After you’ve been here a while you’ll probably have a sense that there is just some thing more needed for you to develop life within this community. Because really if you stay in the entrance if all you ever see is the foyer environment – you’ re probably not going to meet to many people in any kinda depth level.
And so if you find yourself looking for community and relationship at a different level then we’ve got to go to a different room in the house.
II Finding Friends in the Living Room
See, when people visit your home or mine and they get past the foyer. Usually we take them to the family room or the living room where there are big couches and soft chairs and a coffee table for coffee or at our house it’s usually for nachos.
But whatever whether it’s nachos or coffee, the living room is just a better environment for interacting and for getting to know one another than the foyer. We move from being a quest in the foyer to friends in the living room.
And so if that’s you and you’ve been here for a while and maybe you’re looking for some thing more than the weekend service and something a little more intimate than 100’s of people at a time well then, maybe the living room is for you.
Now, in our church if I’m gonna be honest we’re kinda remodelling the living room, with hopes that it will soon be a space that can help provide an environment for many of you to move from being a guest to becoming a friend. And really we’re remodelling and renovating our living room physically, but also as an organization.
At Lakeview our living room environments are where we like to create spaces and places where people can get out of this big crowd and let you begin to relationally connect with people of the same age and stage of life, that’s the living room.
Really, the living room is where people engage in this church and these environments are provided in a lot of different spots;
H. S. ministry – Great place with usually 50 or so students to hang out and get to know one another.
Kids ministry – has specifically designed its program so it’s not all big crowds – foyer stuff.
Young Adults – this fall – starting a time on Sunday nights specifically for young adults go get together – relationship.
Alpha – Group of about 50 – 60 people – great way to meet people – develop friends and find God.
Taste of community – Designed to connect people together (new program this fall.)
Backyard BBQ’s - all summer – hopefully it continues.
Physically ample opportunity when phase II of our facility opens – coffee shop, other areas just sit and talk across tables. I’m picturing a really big living room – like 10,000 square feet.
Now, I said our living room here at the church is being remodelled – well that not just physically, we’ve also known for a while that we need to do a better job at connecting people to each other in this community and
so we’ve also done some remodelling on staff. Jacqueline Kroeker started here in July and she is our new Connections Pastor.
Her whole job is about renovating the living room so we can find deeper levels of relationship and friendship and connecting points at this
Church.Remember that name Jacqueline Kroeker, she’s gonna lead us to the living room.

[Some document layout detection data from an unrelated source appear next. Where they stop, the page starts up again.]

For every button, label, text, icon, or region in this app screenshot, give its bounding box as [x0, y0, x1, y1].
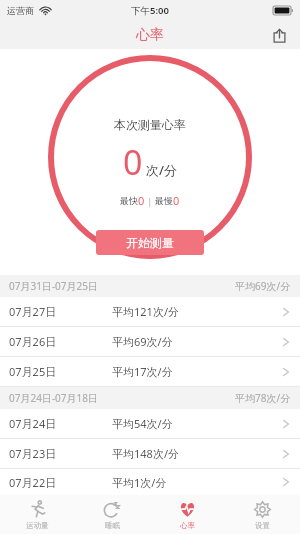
staticText: 运营商 — [7, 5, 34, 16]
button[interactable]: 睡眠 — [75, 495, 150, 534]
staticText: 07月31日-07月25日 — [9, 279, 98, 293]
staticText: 平均17次/分 — [112, 364, 173, 379]
button[interactable]: 07月25日 — [0, 357, 300, 387]
staticText: 心率 — [180, 521, 195, 530]
staticText: 平均148次/分 — [112, 446, 179, 461]
staticText: 07月22日 — [9, 475, 57, 490]
staticText: 平均54次/分 — [112, 416, 173, 431]
staticText: 下午5:00 — [131, 4, 169, 17]
staticText: 运动量 — [26, 521, 49, 530]
staticText: 开始测量 — [126, 235, 174, 250]
staticText: 07月27日 — [9, 304, 57, 319]
staticText: 0 — [173, 193, 180, 208]
button[interactable]: 设置 — [225, 495, 300, 534]
button[interactable]: 开始测量 — [96, 230, 204, 255]
button[interactable]: 07月26日 — [0, 327, 300, 357]
staticText: 07月25日 — [9, 364, 57, 379]
staticText: 睡眠 — [105, 521, 120, 530]
button[interactable]: Share — [266, 22, 292, 48]
staticText: 平均1次/分 — [112, 475, 167, 490]
button[interactable]: 07月27日 — [0, 297, 300, 327]
button[interactable]: 07月23日 — [0, 439, 300, 469]
staticText: | — [145, 195, 155, 207]
staticText: 07月26日 — [9, 334, 57, 349]
button[interactable]: 心率 — [150, 495, 225, 534]
staticText: 最快 — [120, 195, 138, 206]
staticText: 平均78次/分 — [235, 391, 291, 405]
button[interactable]: 运动量 — [0, 495, 75, 534]
button[interactable]: 07月22日 — [0, 469, 300, 495]
staticText: 0 — [138, 193, 145, 208]
staticText: 平均69次/分 — [112, 334, 173, 349]
button[interactable]: 07月24日 — [0, 409, 300, 439]
staticText: 本次测量心率 — [114, 117, 186, 132]
staticText: 平均69次/分 — [235, 279, 291, 293]
staticText: 07月24日 — [9, 416, 57, 431]
staticText: 次/分 — [146, 161, 178, 179]
staticText: 07月23日 — [9, 446, 57, 461]
staticText: 设置 — [255, 521, 270, 530]
staticText: 07月24日-07月18日 — [9, 391, 98, 405]
staticText: 心率 — [136, 26, 164, 44]
staticText: 0 — [123, 139, 143, 185]
staticText: 最慢 — [155, 195, 173, 206]
staticText: 平均121次/分 — [112, 304, 179, 319]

Now, let me show you how Jesus did this whole living room thing – great story.
Luke 5:27-32 right at the beginning of Jesus public life.
And at this point in his ministry Jesus was choosing his closest followers – 12 disciples. He’s choosing the guys who would spend the next 3 years with Him and eventually lead the movement after He died.
And so he sees Levi sitting there, a tax collector and it says that Levi was a sinner, a bit of a crook. He took a little extra money from the people and lined his pockets with it.
Great story, because Jesus obviously knew that Levi’s destiny and potential was more than him becoming just a better and better thief. Let’s read it.
Vs 27 & 28
Jesus went out and saw a tax collector by the name of Levi sitting at his tax booth. "Follow me," Jesus said to him, and Levi got up, left everything and followed him.
I love how to the point the scriptures are and how immediate Jesus call on our lives is.
Levi, got up, quit is job immediately and left every thing.
Now folks, that’s foyer stuff . . . Levi says, I’ve made a decision to begin to seek after and follow Jesus.
But watch what happens next, they go to the living room.
Vs 29 – 32
Then Levi held a great banquet for Jesus at his house, and a large crowd of tax collectors and others were eating with them. But the Pharisees and the teachers of the law complained, "Why do you eat and drink with tax collectors and 'sinners'?" Jesus answered them, "It is not the healthy who need a doctor, but the sick. I have not come to call the righteous, but sinners to repentance."
This folks is a great picture of who Jesus is, sitting at a feast in a living room environment with a few dozen people who don’t really know Him, but they’d like to.
See folks, Jesus is all about relationship and conversation and laughter and celebrating life and I think by in large the church has got that wrong over the years. We don’t do enough laughing or eating and drinking together. We don’t do enough dancing or talking or celebrating and we’re often to busy to really get to know each other and so we tend to stay in the foyer relationally and we don’t get to the living room.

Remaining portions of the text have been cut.